(PROBLEM TO WORK ON):
Find and copy each line of the data that includes "foram".

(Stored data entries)
=====

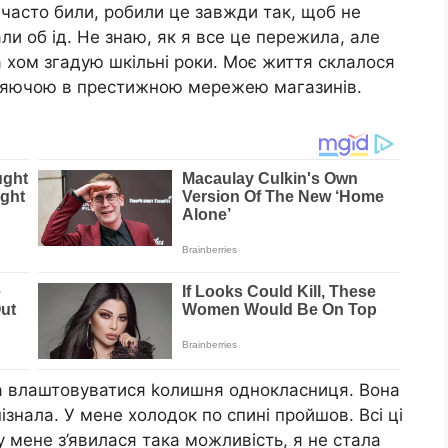
часто били, робили це завжди так, щоб не
ли об ід. Не знаю, як я все це пережила, але
а хом згадую шкільні роки. Моє життя склалося
ляючою в престижною мережею магазинів.
 влаштовуватися kолишня однокласниця. Вона
пізнала. У мене холодок по спині пройшов. Всі ці
 у мене з’явилася така можливість, я не стала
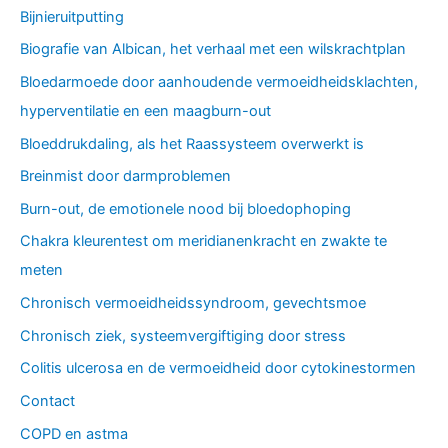
Bijnieruitputting
Biografie van Albican, het verhaal met een wilskrachtplan
Bloedarmoede door aanhoudende vermoeidheidsklachten,
hyperventilatie en een maagburn-out
Bloeddrukdaling, als het Raassysteem overwerkt is
Breinmist door darmproblemen
Burn-out, de emotionele nood bij bloedophoping
Chakra kleurentest om meridianenkracht en zwakte te
meten
Chronisch vermoeidheidssyndroom, gevechtsmoe
Chronisch ziek, systeemvergiftiging door stress
Colitis ulcerosa en de vermoeidheid door cytokinestormen
Contact
COPD en astma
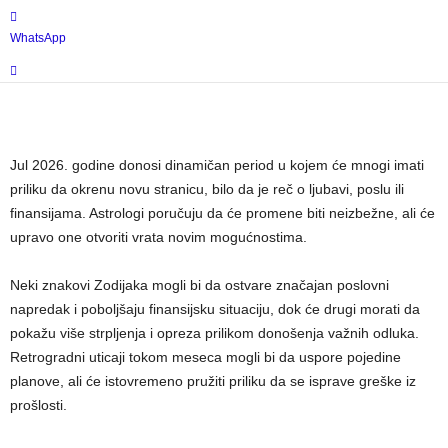
WhatsApp
Jul 2026. godine donosi dinamičan period u kojem će mnogi imati
priliku da okrenu novu stranicu, bilo da je reč o ljubavi, poslu ili
finansijama. Astrologi poručuju da će promene biti neizbežne, ali će
upravo one otvoriti vrata novim mogućnostima.
Neki znakovi Zodijaka mogli bi da ostvare značajan poslovni
napredak i poboljšaju finansijsku situaciju, dok će drugi morati da
pokažu više strpljenja i opreza prilikom donošenja važnih odluka.
Retrogradni uticaji tokom meseca mogli bi da uspore pojedine
planove, ali će istovremeno pružiti priliku da se isprave greške iz
prošlosti.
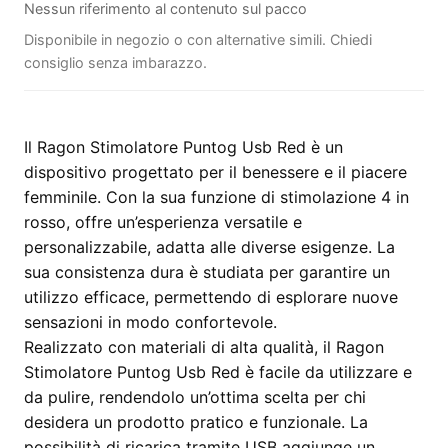
Nessun riferimento al contenuto sul pacco
Disponibile in negozio o con alternative simili. Chiedi
consiglio senza imbarazzo.
Il Ragon Stimolatore Puntog Usb Red è un
dispositivo progettato per il benessere e il piacere
femminile. Con la sua funzione di stimolazione 4 in
rosso, offre un’esperienza versatile e
personalizzabile, adatta alle diverse esigenze. La
sua consistenza dura è studiata per garantire un
utilizzo efficace, permettendo di esplorare nuove
sensazioni in modo confortevole.
Realizzato con materiali di alta qualità, il Ragon
Stimolatore Puntog Usb Red è facile da utilizzare e
da pulire, rendendolo un’ottima scelta per chi
desidera un prodotto pratico e funzionale. La
possibilità di ricarica tramite USB aggiunge un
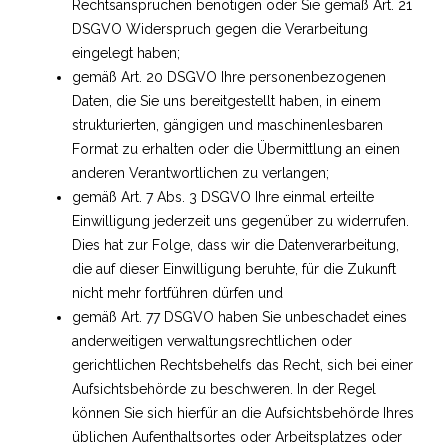
Rechtsansprüchen benötigen oder Sie gemäß Art. 21
DSGVO Widerspruch gegen die Verarbeitung
eingelegt haben;
gemäß Art. 20 DSGVO Ihre personenbezogenen
Daten, die Sie uns bereitgestellt haben, in einem
strukturierten, gängigen und maschinenlesbaren
Format zu erhalten oder die Übermittlung an einen
anderen Verantwortlichen zu verlangen;
gemäß Art. 7 Abs. 3 DSGVO Ihre einmal erteilte
Einwilligung jederzeit uns gegenüber zu widerrufen.
Dies hat zur Folge, dass wir die Datenverarbeitung,
die auf dieser Einwilligung beruhte, für die Zukunft
nicht mehr fortführen dürfen und
gemäß Art. 77 DSGVO haben Sie unbeschadet eines
anderweitigen verwaltungsrechtlichen oder
gerichtlichen Rechtsbehelfs das Recht, sich bei einer
Aufsichtsbehörde zu beschweren. In der Regel
können Sie sich hierfür an die Aufsichtsbehörde Ihres
üblichen Aufenthaltsortes oder Arbeitsplatzes oder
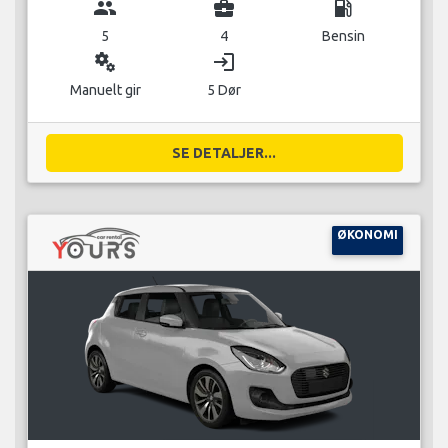
group
business_center
local_gas_station
5
4
Bensin
miscellaneous_services
login
Manuelt gir
5 Dør
SE DETALJER...
ØKONOMI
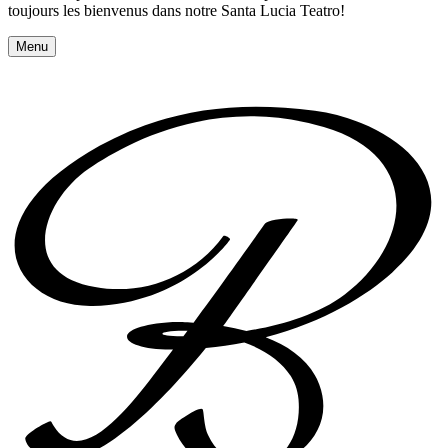
toujours les bienvenus dans notre Santa Lucia Teatro!
Menu
Réserver une table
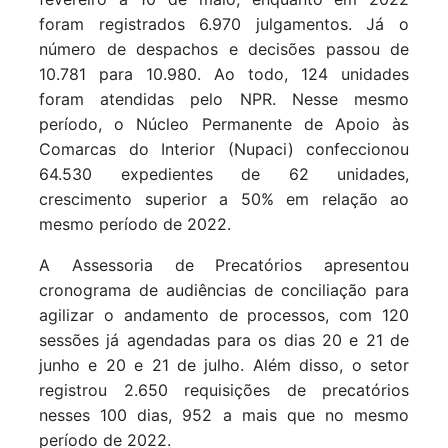
foram registrados 6.970 julgamentos. Já o
número de despachos e decisões passou de
10.781 para 10.980. Ao todo, 124 unidades
foram atendidas pelo NPR. Nesse mesmo
período, o Núcleo Permanente de Apoio às
Comarcas do Interior (Nupaci) confeccionou
64.530 expedientes de 62 unidades,
crescimento superior a 50% em relação ao
mesmo período de 2022.
A Assessoria de Precatórios apresentou
cronograma de audiências de conciliação para
agilizar o andamento de processos, com 120
sessões já agendadas para os dias 20 e 21 de
junho e 20 e 21 de julho. Além disso, o setor
registrou 2.650 requisições de precatórios
nesses 100 dias, 952 a mais que no mesmo
período de 2022.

=====

(TASK SOLUTION):
foram registrados 6.970 julgamentos. Já o
foram atendidas pelo NPR. Nesse mesmo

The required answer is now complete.